People often confuse, and come up to me and ask what’s the difference between having Parkinson’s Disease or Lewy Body Dementia. So Lewy Body Dementia effectively is a cross between Parkinson’s and Alzheimer’s Disease, both pathologically and clinically. Clinically what we see with Lewy Body Dementia is patients who present looking a bit like Parkinson’s, where their walking isn’t so good or they might have a tremor, but on top of that the predominant feature is memory loss, so they will struggle just like an Alzheimer’s patient laying down new facts.
Unlike Alzheimer’s, they often have early problems with what we call visual spatial perception and this may manifest as things like bad driving, so patients veering off in their lane, struggling to park their car or perhaps being too close to another car – not being able to judge things properly.

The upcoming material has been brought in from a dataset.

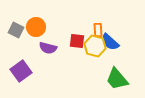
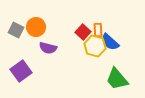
red square: moved 6 px right, 9 px up; rotated 35 degrees clockwise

It is challenging to tell people what’s the difference between Parkinson’s and Lewy Body Dementia because the pathology is very similar. Under the microscope both of these diseases have got tangled alpha-synuclein, inside dying brain cells, known as Lewy Bodies. In addition, both diseases can have a bit of Alzheimer’s pathology. Indeed, in Parkinson’s Disease patients who go on to get dementia, you’ll often see some of the pathological features of Alzheimer’s Disease in those brains, but in Lewy Body Dementia we see more of it. So, in addition to these sign nucleons changes that you see in Parkinson’s we see very florid amyloid and tau protein deposits in the brain as well, which is what we see in Alzheimer’s Disease.
People are confused between Parkinson’s and Lewy Body Dementia – and it’s not just patients. It’s actually my community too, so the Parkinson’s world have defined Parkinson’s to include Lewy Body Dementia. Whereas, the Lewy Body Dementia societies say “no, no, no” – they’re different.
We can distinguish those cases who present with early memory problems. They dement within the first 12 months. They might look like having Parkinsonism and slowness, but they are a very different diagnosis. So Lewy Body Dementia generally, is more aggressive. Patients will have a shorter life span as opposed to Parkinson’s, where the lifespan is generally near normal. And when Parkinson’s patients often will live a relatively normal life but have higher rates of memory problems. However, with Lewy Body Dementia we really know that that’s going to be a much more florid challenge. Patients requiring more assistance may be losing their independence within the first two to five years, as opposed to Parkinson’s who really seem to have a normal duration and might just need a little bit of help the last twelve months or two years of their lives.